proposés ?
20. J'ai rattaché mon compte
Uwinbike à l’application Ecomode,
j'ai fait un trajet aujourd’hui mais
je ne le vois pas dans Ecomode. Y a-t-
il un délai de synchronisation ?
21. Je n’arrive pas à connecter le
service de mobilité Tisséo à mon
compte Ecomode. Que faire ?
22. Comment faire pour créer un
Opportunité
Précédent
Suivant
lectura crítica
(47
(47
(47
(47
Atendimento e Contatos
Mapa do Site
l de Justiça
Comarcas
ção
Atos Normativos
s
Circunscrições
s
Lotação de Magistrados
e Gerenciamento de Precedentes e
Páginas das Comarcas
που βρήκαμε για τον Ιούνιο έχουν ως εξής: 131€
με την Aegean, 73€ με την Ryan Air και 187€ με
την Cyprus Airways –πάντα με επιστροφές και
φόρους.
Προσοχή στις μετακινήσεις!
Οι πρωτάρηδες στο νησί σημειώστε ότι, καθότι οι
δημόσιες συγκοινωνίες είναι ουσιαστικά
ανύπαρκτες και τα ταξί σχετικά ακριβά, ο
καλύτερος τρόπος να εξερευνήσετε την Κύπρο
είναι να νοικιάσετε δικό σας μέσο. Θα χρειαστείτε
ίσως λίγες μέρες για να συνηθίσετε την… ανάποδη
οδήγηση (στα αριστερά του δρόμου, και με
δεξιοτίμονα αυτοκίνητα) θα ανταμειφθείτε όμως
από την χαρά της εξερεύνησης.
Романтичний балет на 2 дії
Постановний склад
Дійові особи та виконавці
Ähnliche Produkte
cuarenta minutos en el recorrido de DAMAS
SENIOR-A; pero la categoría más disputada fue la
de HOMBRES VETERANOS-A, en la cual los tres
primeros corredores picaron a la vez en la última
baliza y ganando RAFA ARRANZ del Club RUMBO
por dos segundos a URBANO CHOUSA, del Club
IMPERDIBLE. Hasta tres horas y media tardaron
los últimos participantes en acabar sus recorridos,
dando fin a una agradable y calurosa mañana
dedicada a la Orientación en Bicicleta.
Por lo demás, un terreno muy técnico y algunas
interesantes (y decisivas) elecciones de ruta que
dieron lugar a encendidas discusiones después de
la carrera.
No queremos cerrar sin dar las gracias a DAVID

::::

WHAT IS REQUIRED
For the string "tres", count the lines of the entries above that include it; answer with the number only.

COMPLETED EXERCISE
2